◆ Recorded data ◆
..........

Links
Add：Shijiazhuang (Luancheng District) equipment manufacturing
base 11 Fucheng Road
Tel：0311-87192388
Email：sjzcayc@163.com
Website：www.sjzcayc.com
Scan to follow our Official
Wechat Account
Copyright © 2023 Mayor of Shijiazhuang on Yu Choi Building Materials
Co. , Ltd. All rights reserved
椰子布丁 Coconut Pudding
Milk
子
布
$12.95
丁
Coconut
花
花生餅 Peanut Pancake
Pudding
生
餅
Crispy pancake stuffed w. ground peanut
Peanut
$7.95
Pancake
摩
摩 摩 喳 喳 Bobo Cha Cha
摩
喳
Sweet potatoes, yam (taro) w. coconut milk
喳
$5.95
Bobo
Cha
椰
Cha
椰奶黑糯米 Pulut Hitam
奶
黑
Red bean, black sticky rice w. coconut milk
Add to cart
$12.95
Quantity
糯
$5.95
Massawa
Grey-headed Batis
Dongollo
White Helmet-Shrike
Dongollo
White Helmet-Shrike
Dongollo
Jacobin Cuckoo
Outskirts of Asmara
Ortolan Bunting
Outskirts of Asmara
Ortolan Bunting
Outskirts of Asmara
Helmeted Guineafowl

..........

◆ PROBLEM REQUIREMENTS ◆
Return the entries above word for word.

◆ REPLY ◆
Links
Add：Shijiazhuang (Luancheng District) equipment manufacturing
base 11 Fucheng Road
Tel：0311-87192388
Email：sjzcayc@163.com
Website：www.sjzcayc.com
Scan to follow our Official
Wechat Account
Copyright © 2023 Mayor of Shijiazhuang on Yu Choi Building Materials
Co. , Ltd. All rights reserved
椰子布丁 Coconut Pudding
Milk
子
布
$12.95
丁
Coconut
花
花生餅 Peanut Pancake
Pudding
生
餅
Crispy pancake stuffed w. ground peanut
Peanut
$7.95
Pancake
摩
摩 摩 喳 喳 Bobo Cha Cha
摩
喳
Sweet potatoes, yam (taro) w. coconut milk
喳
$5.95
Bobo
Cha
椰
Cha
椰奶黑糯米 Pulut Hitam
奶
黑
Red bean, black sticky rice w. coconut milk
Add to cart
$12.95
Quantity
糯
$5.95
Massawa
Grey-headed Batis
Dongollo
White Helmet-Shrike
Dongollo
White Helmet-Shrike
Dongollo
Jacobin Cuckoo
Outskirts of Asmara
Ortolan Bunting
Outskirts of Asmara
Ortolan Bunting
Outskirts of Asmara
Helmeted Guineafowl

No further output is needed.